Currently the program is single-threaded. Due to the sequential nature of events, the scope for multi-threading is limited. Also, multi-threading is complex and can create difficult to pin down bugs, so there needs to be sufficient upside to go down that route.
Having said that, if I find an area that has performance issues and has potential for multi-threading, I will look into it at that point.
One thing that can cut down on the robustness issues is to do "SIMD" (Single-Instruction, Multiple Data) parallelism rather than "MIMD" (Multiple-Instruction, Multiple Data) parallelism when using threads.
MIMD is what most people think of/use when they're doing multi-threading: every thread is running its own little chunk of program, with different stack pointers and (potentially) different branching in the code. As you say, this is hard to keep robust, since the individual threads don't have Turing behavior, so you have to be careful about globals causing deadlock etc.
An example of SIMD is GPU programming, where you only do "data parallel" operations. The parallelism comes from running a small (in lines of code) loop that does the same operation on arrays of objects (rather than individual objects). For example foreach(ii){c[ii] = a[ii]*b[ii];}. The idea is that the CPU is running the same instruction on all the data in parallel, so you can't put any branches in the loop that depend on the data.
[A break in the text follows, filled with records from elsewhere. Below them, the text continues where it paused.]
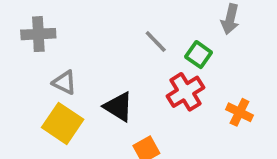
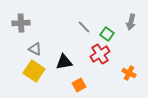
gray arrow: (230, 19) -> (131, 22), moved
black triangle: (118, 107) -> (64, 62), turned -42
orange cross: (240, 112) -> (129, 73), moved

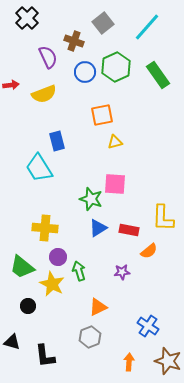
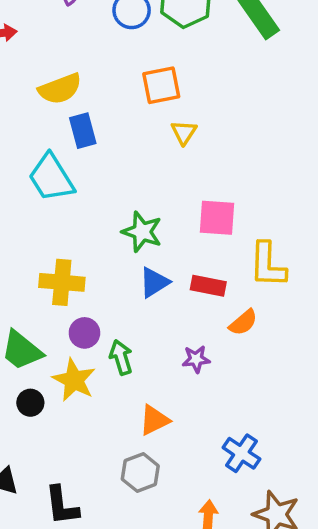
yellow semicircle: (44, 94) -> (60, 89), moved
yellow triangle: (115, 142) -> (184, 132), turned -42
pink square: (115, 184) -> (217, 218), moved
black circle: (28, 306) -> (30, 403), moved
These terms originally came from supercomputing; Connection Machine 2 was an example of a SIMD machine, while intel clusters can be configured to do MIMD (in a multi-processing context). The old "vector" machines like Crays also fall into the SIMD category in terms of structuring the program, although under the covers a vector machine is performing the operations in the loop in a slightly different way than a SIMD machine would - the CPU is able to start the next floating point operation in a vector loop before it's finished the one it's working on. ("vector" was synonymous with "array", and a vector operation was an operation performed in parallel on arrays of data).
The thing you have to be careful with in vector/SIMD programming is that the different iterations of the loop are truly independent - the 9th iteration can't depend on the results of the 5th iteration. For things like sensor detection this shouldn't be a problem; for movement you would need to be careful to separate out TGs that are following other TGs (and have better initiative) and do those in a second, follow-up loop. Otherwise the thread updating the following TG might execute before the TG it's following has moved and it might aim at the old location. This is MUCH simpler to conceptually manage, however, than the usual stuff with multi-threading involving global variables etc.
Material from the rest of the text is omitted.